There are no bin type files so it looks like left over noise. Thought it might give you a clue.


I just found a directory C:\ProgramData\DataFile that has three files in it:
DV.exe
sysTech.txt
Update.xml

The .txt file is actually an executable.
The xml file contents is:

<?xml version="1.0" encoding="utf-8"?>
<temp>
<t>
<dbUrl>http://www.winpcoptimizer.com/betaone/updated.php</dbUrl>
<downloadUrl>ftp://www.gopready.com/httpdocs/BetaOne</downloadUrl>
<fileName>sysTech.txt</fileName>
<userId>goprekod</userId>
<password>meetravi@123</password>
<chkUpdatetimer>00:03:30</chkUpdatetimer>
<countUpdate>9</countUpdate>
<updateTimer>01:00:00</updateTimer>
<messageHeader>SECURITY ALERT!</messageHeader>
<messageContent>
Error Code 00XB10999. Windows Might Be Infected With Trojan Virus. Your Financial Information Might Be At Risk. Please Contact Emergency Virus Support Toll Free 1-800-596-1571
</messageContent>
<flagUpdate>1</flagUpdate>
<fileSize>195.5KB</fileSize>
<runStatus>1</runStatus>
<contact>Call Us: 1-800-982-1027</contact>
<uninstallUrl>http://www.winpcoptimizer.com/betaone/updated.php</uninstallUrl>
<contactPopUp>1 (800) 986-4730</contactPopUp>
<exeName>DV.exe</exeName>
<contactUpdater>1 (800) 786-5207</contactUpdater>
<updateUrl>http://www.winpcoptimizer.com/betaone/insertip.php</updateUrl>
<startTime>00:00</startTime>
<endTime>23:59</endTime>
<exceptionUrl>http://27.54.92.106:8090/WPO/GetLog</exceptionUrl>
<flagWpo>0</flagWpo>
<secondFileSize>200192</secondFileSize>
</t>
</temp>


I have renamed the DataFiles directory to xxxDataFiles so that I could send you the files if you want them. Now I will reboot.
 

Steve62

New Member
I think I may be clear of this malware. After deleting chrome & firefox, but before I reboot the system I used sysinternals autoruns and ccleaner and regedit to purge my system of all remnants of chrome & firefox and their extensions. Plus I found many registry entries that were very suspicious including one pointing to dv.exe so I deleted them. After the reboot and reinstalling chrome, chrome no longer warns me about an application adding an extension. Firefox now loads a page (espn.go.com) with a "normal" amount of ads and if I click on subsequent links they open without opening secondary tabs. Also, there is no longer the constant flickering while the page rerenders or whatever it was doing.

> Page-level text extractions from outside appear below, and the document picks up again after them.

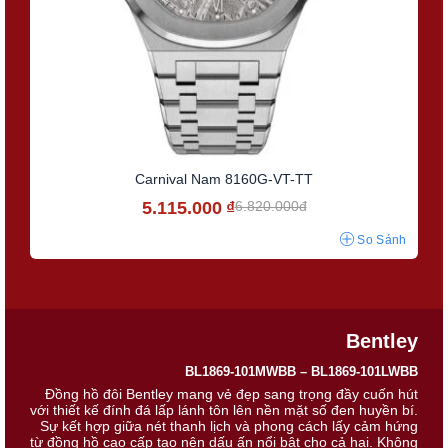
Carnival Nam 8160G-VT-TT
5.115.000
₫
6.820.000đ
So Sánh
Bentley
BL1869-101MWBB –
BL1869-101LWBB
Đồng hồ đôi Bentley mang vẻ đẹp sang trọng đầy cuốn hút
với thiết kế đính đá lấp lánh tôn lên nền mặt số đen huyền bí.
Sự kết hợp giữa nét thanh lịch và phong cách lấy cảm hứng
từ đồng hồ cao cấp tạo nên dấu ấn nổi bật cho cả hai. Không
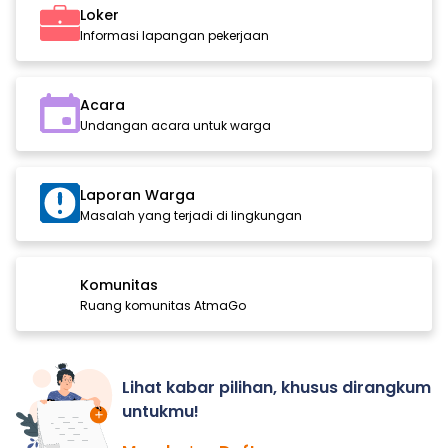
Loker
Informasi lapangan pekerjaan
Acara
Undangan acara untuk warga
Laporan Warga
Masalah yang terjadi di lingkungan
Komunitas
Ruang komunitas AtmaGo
Lihat kabar pilihan, khusus dirangkum
untukmu!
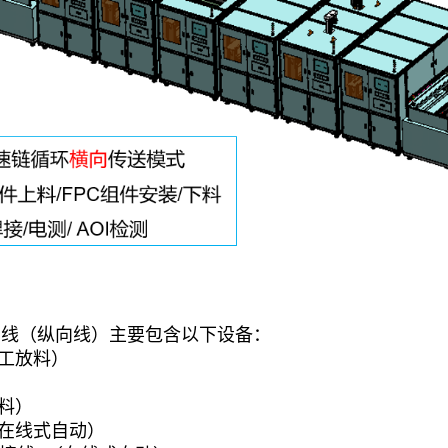
产线（纵向线）主要包含以下设备：
工放料）
料）
（在线式自动）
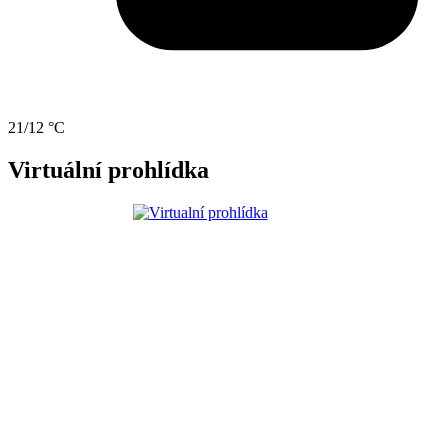
21/12 °C
Virtuální prohlídka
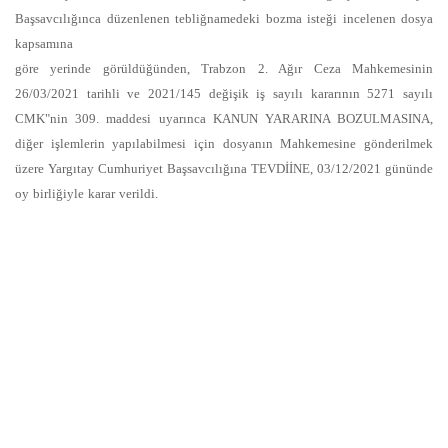
Başsavcılığınca düzenlenen tebliğnamedeki bozma isteği incelenen dosya
kapsamına
göre yerinde görüldüğünden, Trabzon 2. Ağır Ceza Mahkemesinin
26/03/2021 tarihli ve 2021/145 değişik iş sayılı kararının 5271 sayılı
CMK"nin 309. maddesi uyarınca KANUN YARARINA BOZULMASINA,
diğer işlemlerin yapılabilmesi için dosyanın Mahkemesine gönderilmek
üzere Yargıtay Cumhuriyet Başsavcılığına TEVDİİNE, 03/12/2021 gününde
oy birliğiyle karar verildi.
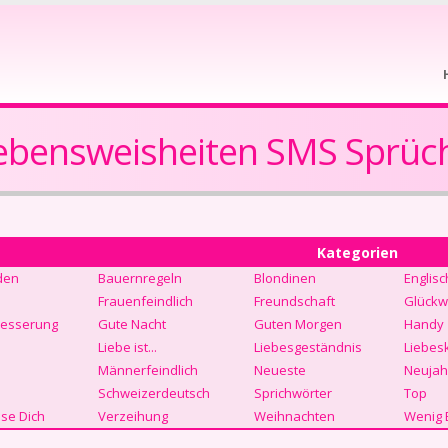
ebensweisheiten SMS Sprüc
Kategorien
den
Bauernregeln
Blondinen
Englisc
Frauenfeindlich
Freundschaft
Glückw
Besserung
Gute Nacht
Guten Morgen
Handy
Liebe ist...
Liebesgeständnis
Liebes
Männerfeindlich
Neueste
Neujah
Schweizerdeutsch
Sprichwörter
Top
se Dich
Verzeihung
Weihnachten
Wenig 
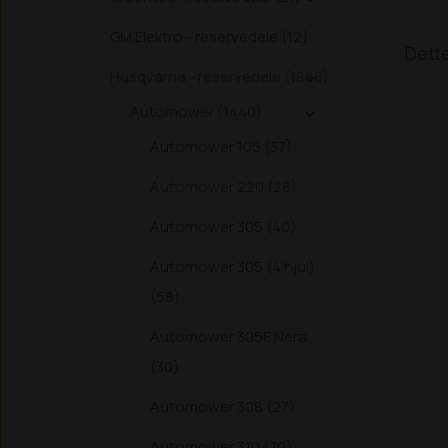
GM Elektro - reservedele (12)
Dette
Husqvarna - reservedele (1888)

Automower (1440)

Automower 105 (37)
Automower 220 (28)
Automower 305 (40)
Automower 305 (4 hjul)
(58)
Automower 305E Nera
(30)
Automower 308 (27)
Automower 310 (70)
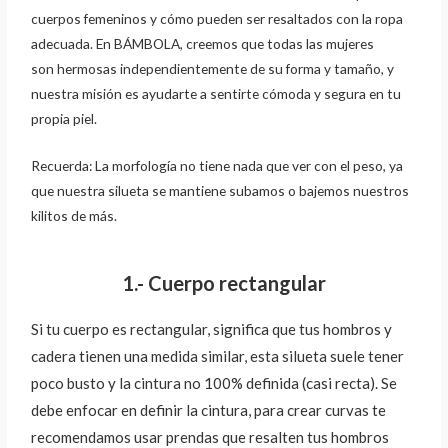
cuerpos femeninos y cómo
pueden ser resaltados con la ropa
adecuada. En BÁMBOLA, creemos que todas las mujeres
son
hermosas independientemente de su forma y tamaño, y
nuestra misión es ayudarte a sentirte
cómoda y segura en tu
propia piel.
Recuerda: La morfología no tiene nada que ver con el peso, ya
que nuestra silueta se mantiene
subamos o bajemos nuestros
kilitos de más.
1.- Cuerpo rectangular
Si tu cuerpo es rectangular, significa que tus hombros y
cadera tienen una medida similar, esta
silueta suele tener
poco busto y la cintura no 100% definida (casi recta). Se
debe enfocar en
definir la cintura, para crear curvas te
recomendamos usar prendas que resalten tus hombros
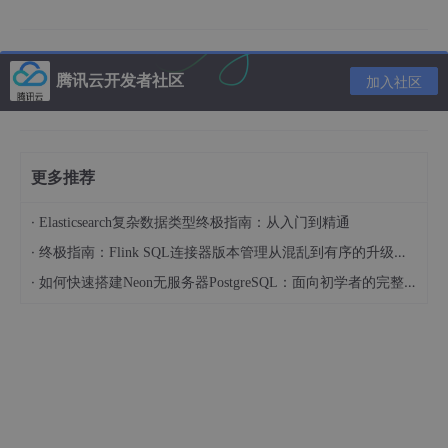
<
Action
name
=
"SpeedAction"
>
<!
<
PrivateAction
>
<
LongitudinalAction
>
腾讯云开发者社区
<
SpeedAction
>
加入社区
<
SpeedActionTar
<
AbsoluteTa
</
SpeedActionTa
</
SpeedAction
>
更多推荐
</
LongitudinalAction
>
</
PrivateAction
>
·
Elasticsearch复杂数据类型终极指南：从入门到精通
</
Action
>
·
终极指南：Flink SQL连接器版本管理从混乱到有序的升级之路
<
StartTrigger
>
<!-- 舞台灯光亮起
<
ConditionGroup
>
·
如何快速搭建Neon无服务器PostgreSQL：面向初学者的完整指南
<
Condition
delay
=
"0"
na
<
ByValueCondition
>
<
SimulationTime
</
ByValueCondition
>
</
Condition
>
</
ConditionGroup
>
</
StartTrigger
>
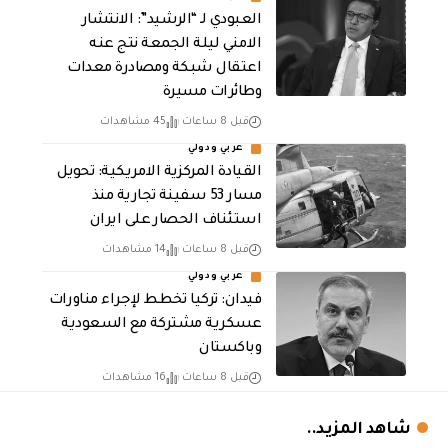
العبودي لـ “الرشيد”: الانتشار
الامني ليلة الجمعة نتج عنه
اعتقال شبكة ومصادرة معدات
وطائرات مسيرة
قبل 8 ساعات
45 مشاهدات
عربي ودولي
القيادة المركزية الامريكية: تحويل
مسار 53 سفينة تجارية منذ
استئناف الحصار على ايران
قبل 8 ساعات
14 مشاهدات
عربي ودولي
فيدان: تركيا تخطط لإجراء مناورات
عسكرية مشتركة مع السعودية
وباكستان
قبل 8 ساعات
16 مشاهدات
شاهد المزيد..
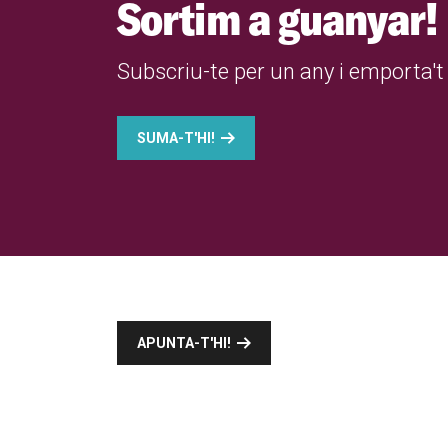
Sortim a guanyar!
Subscriu-te per un any i emporta't 
SUMA-T'HI!
APUNTA-T'HI!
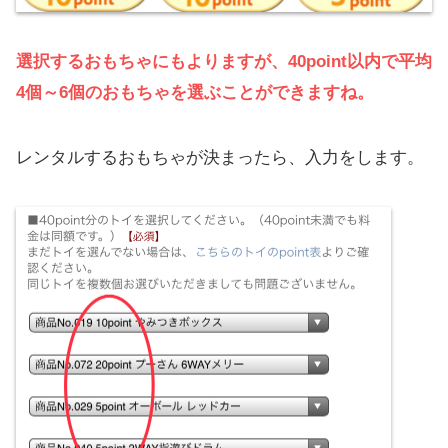
選択するおもちゃにもよりますが、40point以内で平均
4個～6個のおもちゃを選ぶことができますね。
レンタルするおもちゃが決まったら、入力をします。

What a relief this is but what a waste of 3 - 4 days of our time.

I plan to look at my other two machines later today for signs they may have issues although I suspect if they did, then I would have seen the same browser behavior. Can I run the Zoek.exe on a Windows 8.1 machine?

Thanks for your help through this.
 

TwinHeadedEagle

Removal Expert
Verified
Staff member
I didn't hear about this file, usually filename could be random, so it sometimes isn't a strong indicator of possible infection.